==== EXERCISE MATERIALS ====
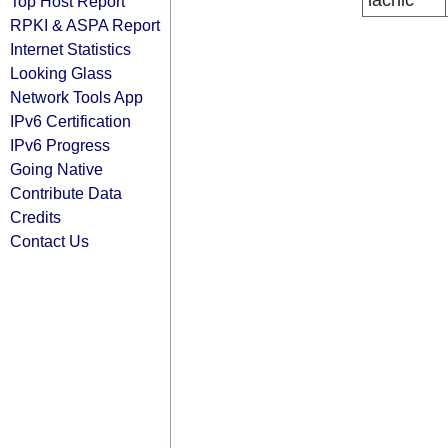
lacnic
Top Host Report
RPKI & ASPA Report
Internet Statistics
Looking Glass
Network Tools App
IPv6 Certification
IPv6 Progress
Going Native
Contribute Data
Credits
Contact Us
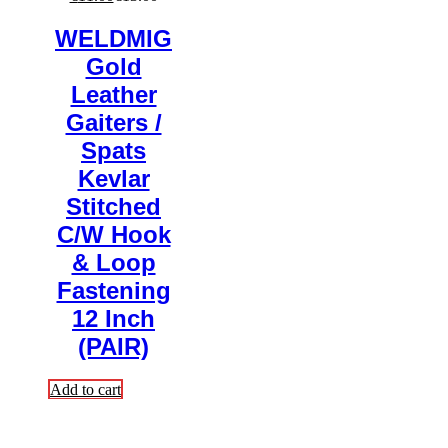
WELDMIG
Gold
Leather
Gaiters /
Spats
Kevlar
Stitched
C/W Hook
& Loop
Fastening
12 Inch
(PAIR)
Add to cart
====
An exact reproduction of the data is required, with pictures excluded.

lacnic
Top Host Report
RPKI & ASPA Report
Internet Statistics
Looking Glass
Network Tools App
IPv6 Certification
IPv6 Progress
Going Native
Contribute Data
Credits
Contact Us
WELDMIG
Gold
Leather
Gaiters /
Spats
Kevlar
Stitched
C/W Hook
& Loop
Fastening
12 Inch
(PAIR)
Add to cart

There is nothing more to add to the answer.